UNUTMADIK SIDDIK'IMIZI
İzmir'in köklü kulüplerinden, Türk sporuna onlarca, yüzlerce futbolcu kazandıran Bozyakaspor'un kulüp başkanlığını yaptı 6 yıl boyunca. 5 yıl ALS hastalığı ile mücadele verdi, 46 yaşında kaybettik Sıddık Topaloğlu kardeşimizi. Vefa edeli 3 yıl olmuş bile, vay gidene Mevlam rahmet eyleye. Temiz kalpli, bir insan evladıydı Allah gani gani rahmet eylesin mekânı cennet olsun. Ailesine, Bozyakaspor ve spor camiasına, sevenlerine sabır diliyorum. Başlayacak liglerde gruplara adı verilmeli, yaşatılmalı her yerde sevgili Sıddık Topaloğlu.
ALTAY NEREYE BÖYLE ?
Sevgilisinin, nişanlısının, eşinin adını bedeninin en görünecek yerine kalıcı dövmeyle yazdıranlar geldi aklıma.
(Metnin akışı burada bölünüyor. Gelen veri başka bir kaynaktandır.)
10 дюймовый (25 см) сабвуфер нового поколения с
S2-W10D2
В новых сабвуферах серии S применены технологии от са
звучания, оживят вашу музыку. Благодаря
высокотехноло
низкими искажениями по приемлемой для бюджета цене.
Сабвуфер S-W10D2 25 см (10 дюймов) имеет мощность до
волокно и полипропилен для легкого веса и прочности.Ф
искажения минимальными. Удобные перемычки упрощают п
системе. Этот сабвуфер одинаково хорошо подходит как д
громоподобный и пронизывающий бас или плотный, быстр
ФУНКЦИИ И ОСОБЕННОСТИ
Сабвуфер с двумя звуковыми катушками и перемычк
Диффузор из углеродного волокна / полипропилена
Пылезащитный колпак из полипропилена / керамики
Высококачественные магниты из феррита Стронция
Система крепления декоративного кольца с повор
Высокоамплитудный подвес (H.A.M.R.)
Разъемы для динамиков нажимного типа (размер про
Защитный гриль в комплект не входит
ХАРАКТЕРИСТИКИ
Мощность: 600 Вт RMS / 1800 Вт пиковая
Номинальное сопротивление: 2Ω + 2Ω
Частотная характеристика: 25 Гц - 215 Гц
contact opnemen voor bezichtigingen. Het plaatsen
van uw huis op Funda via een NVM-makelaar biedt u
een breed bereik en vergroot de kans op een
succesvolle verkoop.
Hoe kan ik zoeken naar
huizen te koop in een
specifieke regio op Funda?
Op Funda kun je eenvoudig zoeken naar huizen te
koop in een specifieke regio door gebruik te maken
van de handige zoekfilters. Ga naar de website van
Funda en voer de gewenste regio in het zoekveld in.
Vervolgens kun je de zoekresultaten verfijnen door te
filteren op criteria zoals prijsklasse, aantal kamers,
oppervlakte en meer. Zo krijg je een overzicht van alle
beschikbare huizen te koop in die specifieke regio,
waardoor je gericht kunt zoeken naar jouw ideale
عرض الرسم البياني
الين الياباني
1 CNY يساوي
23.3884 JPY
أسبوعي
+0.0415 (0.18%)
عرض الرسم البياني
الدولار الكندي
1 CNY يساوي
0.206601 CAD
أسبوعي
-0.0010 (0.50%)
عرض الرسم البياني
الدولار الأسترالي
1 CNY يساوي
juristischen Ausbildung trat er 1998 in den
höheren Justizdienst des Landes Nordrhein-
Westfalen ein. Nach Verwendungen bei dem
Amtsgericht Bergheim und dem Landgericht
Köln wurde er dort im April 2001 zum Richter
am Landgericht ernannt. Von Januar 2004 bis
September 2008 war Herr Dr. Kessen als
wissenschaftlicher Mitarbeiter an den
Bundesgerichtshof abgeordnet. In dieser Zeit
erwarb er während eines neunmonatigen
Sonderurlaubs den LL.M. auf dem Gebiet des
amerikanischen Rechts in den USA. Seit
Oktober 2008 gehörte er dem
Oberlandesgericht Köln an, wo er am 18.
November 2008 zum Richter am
Aslında olmayan sevda, aşk bitince, ne olacak kalıcı dövme. Gönülden çıkaramazsın ki, teninden nasıl kazırsın. Onlarca duayen isim var iken Mustafa Denizli adı verildi, efsane sahamıza. Kaldı ki Metin Oktay adı verilse itiraz eden bile olmazdı. Mustafa hocam, takviye istedi kabul edilmedi, istifa etti. Nobre ne yapacak ki kötü gidiş devam ediyor. Çok yaşasın çıkardı Altay'ı, ilk maça da çıktı adını taşıyan statta. İşte o an tamam demeliydi. Şimdi de adı kaldırılsın diyenler bile çıktı, torba değil ki büzesin. Tenden kazıyamazsın, tabelayı kaldıramazsın. Sevda gönüllerde yeter ki Altay düşmesin.